Son écriture est effectivement née juste après la mort du petit Naël. Il s’est fait fumer par un flic à Paris. Ce morceau parle du climat social et politique en France à partir de la mort de Naël. Nous sommes devenus du charbon pour la locomotive. Je le fais en zoomant sur une bavure policière, mais je parle des bavures en général. Je parle aussi des Gilets jaunes, des migrants. Je fais des rappels.
Le policier accusé de la mort de Nael sera jugé pour meurtre…
Je ne savais pas. Ce que je sais, par contre, c’est qu’une cagnotte Leetchi est montée pour lui. Plus d’un million d’euros ont été récoltés ! Je le dis dans un morceau : « Faf et millionnaire grâce à une cagnotte Leetchi, c’est bien manger en faisant le régime de Vichy ». Ce que je fais est aussi politique, parce que, de temps en temps, j’injecte des mots qui ont du sens. C’est un peu un puzzle.
« Jul, ce n’est pas ma came »
Comment te situes-tu par rapport au rap actuel ?
Je ne pourrais pas être un bon critique ou donner un avis très objectif car je n’en écoute pas, ou peu. Les plus jeunes de l’équipe ont 25, 30 ans et écoutent beaucoup de rap français. Je sais ce qui se fait, Jul par exemple, je comprends l’engouement populaire autour de sa musique mais ce n’est pas ma came. J’écoute plein de trucs, de la chanson française. En ce moment, Bashung, par exemple. J’écoute beaucoup de musique, excepté du rap. Je reviens aux fondamentaux de cette musique avec les groupes américains qui m’ont bercé quand j’étais jeune, les Beastie Boys par exemple. Le rap français reste une musique jeune. J’ai 40 piges…
Pourtant ton show semble quand même bien ancré dans l’époque actuelle ?

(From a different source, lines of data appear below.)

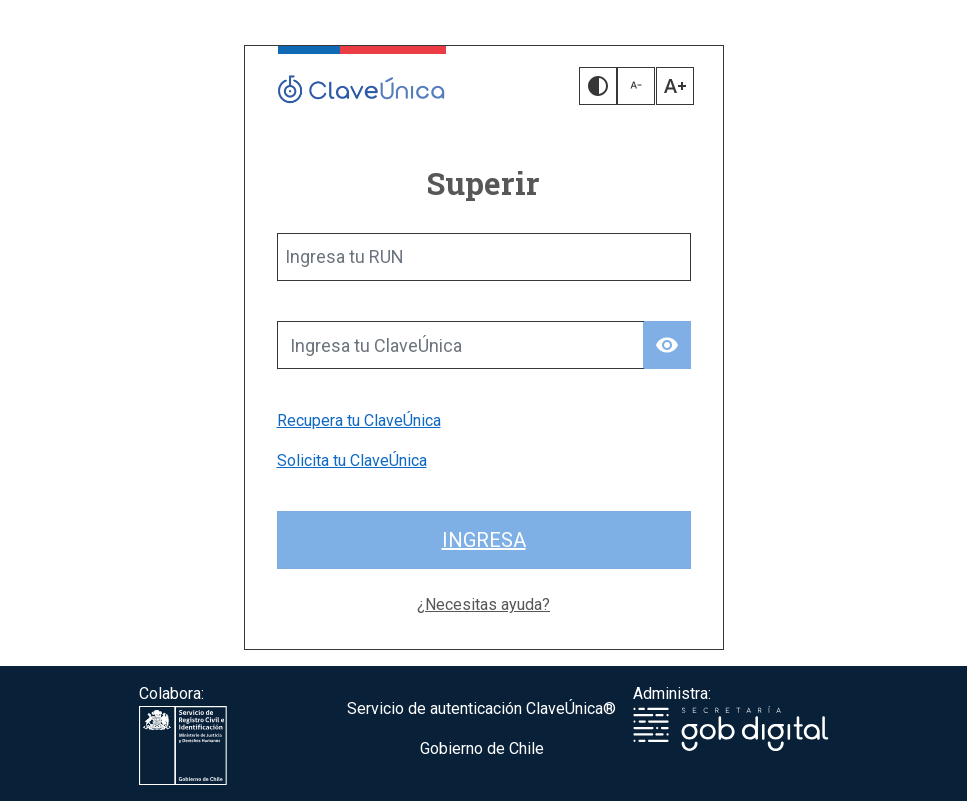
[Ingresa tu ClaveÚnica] (460, 345)
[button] (598, 86)
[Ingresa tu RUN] (484, 257)
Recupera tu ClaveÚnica (359, 420)
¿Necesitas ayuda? (483, 604)
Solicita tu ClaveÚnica (352, 460)
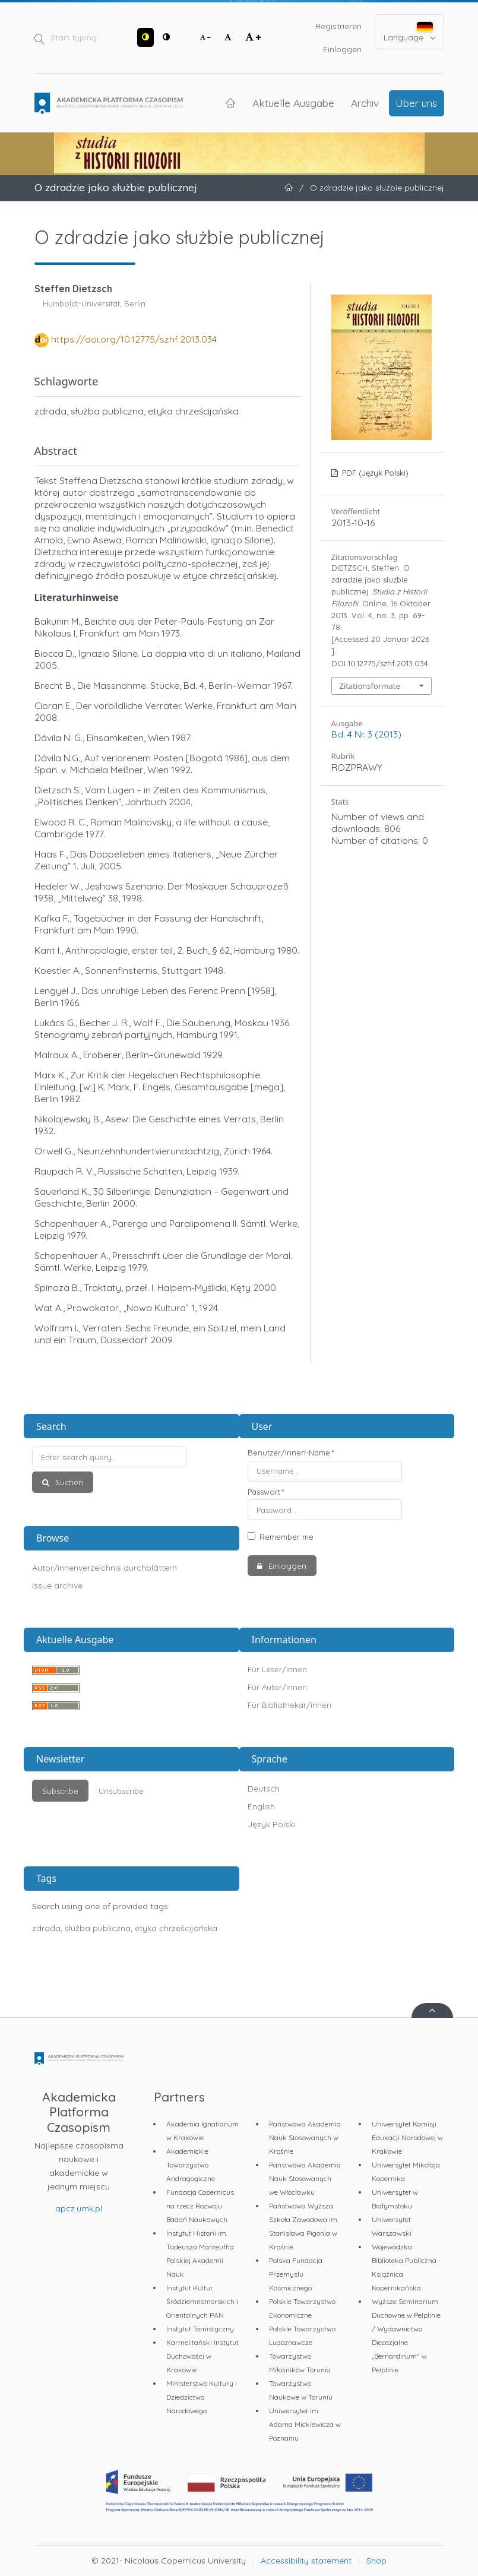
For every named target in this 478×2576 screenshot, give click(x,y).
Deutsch (264, 1788)
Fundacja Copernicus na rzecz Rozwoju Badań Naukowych (200, 2206)
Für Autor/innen (277, 1687)
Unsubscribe (121, 1791)
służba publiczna (98, 1928)
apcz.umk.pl (78, 2208)
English (261, 1806)
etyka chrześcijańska (176, 1928)
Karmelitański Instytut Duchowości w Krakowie (202, 2356)
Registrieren (338, 26)
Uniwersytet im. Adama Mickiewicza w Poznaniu (305, 2424)
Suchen (68, 1482)
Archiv (365, 102)
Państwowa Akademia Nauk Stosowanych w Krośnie (305, 2137)
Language (409, 32)
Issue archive (57, 1585)
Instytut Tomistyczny (200, 2328)
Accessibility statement (306, 2560)
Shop (376, 2560)
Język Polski (271, 1824)
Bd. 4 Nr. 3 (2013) (366, 734)
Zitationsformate (370, 686)
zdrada (46, 1928)
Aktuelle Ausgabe (293, 102)
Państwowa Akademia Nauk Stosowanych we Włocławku (305, 2178)
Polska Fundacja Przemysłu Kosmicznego (295, 2274)
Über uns (416, 102)
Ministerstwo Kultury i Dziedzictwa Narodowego (201, 2397)
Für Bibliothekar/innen (289, 1705)
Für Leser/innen (277, 1669)
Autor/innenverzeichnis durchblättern (104, 1567)
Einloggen (342, 49)
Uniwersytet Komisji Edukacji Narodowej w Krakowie (407, 2137)
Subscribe (60, 1791)
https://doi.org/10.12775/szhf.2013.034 (134, 339)
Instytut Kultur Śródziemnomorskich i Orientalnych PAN (202, 2301)
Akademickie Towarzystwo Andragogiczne (190, 2165)
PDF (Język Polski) (374, 472)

Je ne sais pas si on peut considérer mon concert comme du rap sur scène. C’est musical. Il y a de l’électro car le jeune Cédric qui a produit l’album est un touche-à-tout multi-instrumentiste. Il s’inspire de plein de choses. Sur « Effet de surplomb », il y a des influences sud-africaines, beaucoup d’électro, du rap. On mélange un peu tout ça. On est un band sur scène pour rendre tout ça hyper musical et sortir du truc rap car c’est mon mode d’expression. Moi, je chante un tout petit peu, mais Vinnie, qui est avec moi sur scène, chante beaucoup mieux que moi.
Une dernière question qui remonte de nulle part. Orelsan a été honni avec son morceau « Sale pute » bien avant #MeToo. Avec le recul, que penses-tu de tout cela ?
Je ne répondrai pas là-dessus car c’était il y a plus de dix ans, mais Orelsan a gagné tous ses procès.